I could be wrong, but my understanding is that bitnet models have to be trained that way.
- babelfish 2 days ago
  
  They don't have to be trained that way! The training data for 1-bit LLMs is the same as for any other LLM. A common way to generate this data is called 'model distillation', where you take completions from a teacher model and use them to train the child model (what you're describing)!
  - timschmidt 2 days ago
    
    Maybe I wasn't clear, I think you've misunderstood me. I understand that all sorts of LLMs can be trained using a common corpus of data.
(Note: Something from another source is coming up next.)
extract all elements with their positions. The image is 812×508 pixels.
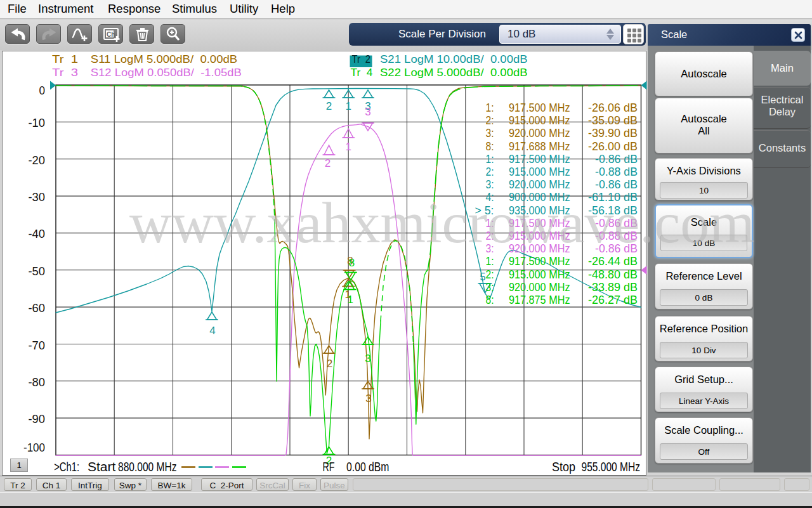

But my understanding is that the choice of creating a bitnet LLM must be made at training time, as modifications to the training algorithms are required. In other words, an existing FP16 model cannot be quantized to bitnet.
    
    babelfish 17 hours ago
    
    Ah yes, definitely misunderstood you, my bad

justanotheratom 3 days ago

Super cool. Imagine specialized hardware for running these.

llama_drama 2 days ago

I wonder if instructions like VPTERNLOGQ would help speed these up
LargoLasskhyfv 3 days ago

It already exists. Dynamically reconfigurable. Some smartass designed it alone on ridiculously EOL'd FPGAs. Meanwhile ASICs in small batches without FPGA baggage were produced. Unfortunately said smartass is under heavy NDA. Or luckily, because said NDA paid very well for him.
- djmips 2 days ago
  
  Nicely done!
  - LargoLasskhyfv a day ago
    
    Was actually sort of a sideways pivot, and hard for me to do, because of the involved mathematics.
    Initially it was more of general 'architecture astronautics' in the context of dynamically reconfigurability/systolic arrays/transport triggered architecture/VLIW, which got me some nice results.
    Having read and thought much about balanced ternary hardware, and 'playing' with that, while also reading how this could be favourably applicable to ML lead to that 'pivot'.
    A few years before 'this', I might add.
    Now I can 'play' much more relaxed and carefree, to see what else I can get out of this :-)

instagraham 2 days ago

> it’s openly available under an MIT license and can run on CPUs, including Apple’s M2.

Weird comparison? The M2 already runs 7 or 13gb LLama and Mistral models with relative ease.

The M-series and Macbooks are so ubiquitous that perhaps we're forgetting how weak the average CPU (think i3 or i5) can be.

nine_k 2 days ago

The M-series have a built-in GPU and unified RAM accessible to both. Running a model on an M-series chip without using the GPU is, imho, pointless. (That said, it's still a long shot from an H100 with a ton of VRAM, or from a Google TPU.)
If a model can be "run on a CPU", it should acceptably run on a general-purpose 8-core CPU, like an i7, or i9, or a Ryzen 7, or even an ARM design like a Snapdragon.

1970-01-01 2 days ago

..and eventually the Skynet Funding Bill was passed.